Provided data →
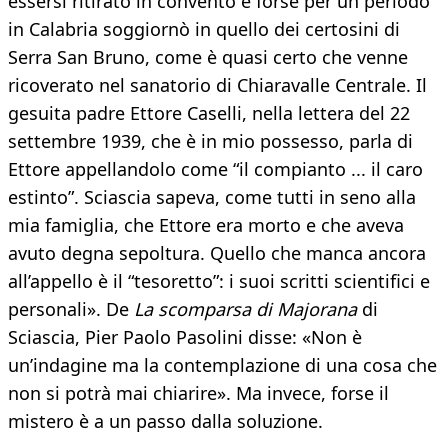
essersi ritirato in convento e forse per un periodo
in Calabria soggiornò in quello dei certosini di
Serra San Bruno, come è quasi certo che venne
ricoverato nel sanatorio di Chiaravalle Centrale. Il
gesuita padre Ettore Caselli, nella lettera del 22
settembre 1939, che è in mio possesso, parla di
Ettore appellandolo come “il compianto ... il caro
estinto”. Sciascia sapeva, come tutti in seno alla
mia famiglia, che Ettore era morto e che aveva
avuto degna sepoltura. Quello che manca ancora
all’appello è il “tesoretto”: i suoi scritti scientifici e
personali». De
La scomparsa di Majorana
di
Sciascia, Pier Paolo Pasolini disse: «Non è
un’indagine ma la contemplazione di una cosa che
non si potrà mai chiarire». Ma invece, forse il
mistero è a un passo dalla soluzione.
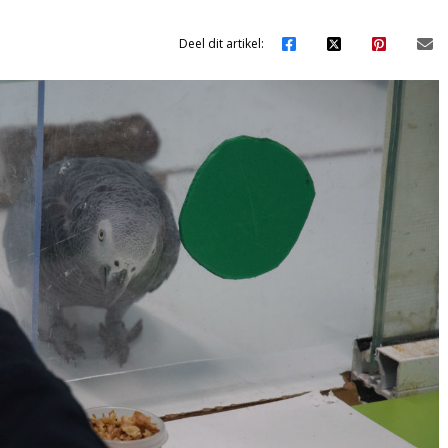
Deel dit artikel:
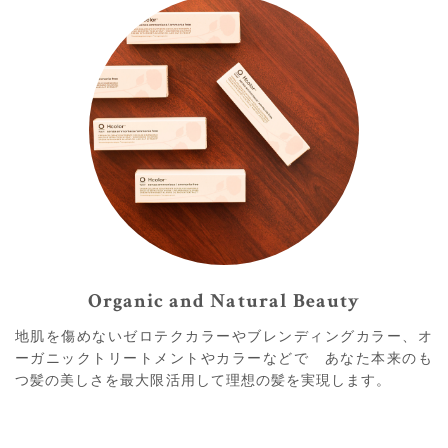
Organic and Natural Beauty
地肌を傷めないゼロテクカラーやブレンディングカラー、オ
ーガニックトリートメントやカラーなどで あなた本来のも
つ髪の美しさを最大限活用して理想の髪を実現します。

Required action → Check every line above for the string "Sciascia" and state how many have it, with no other words.

Reply to the task → 2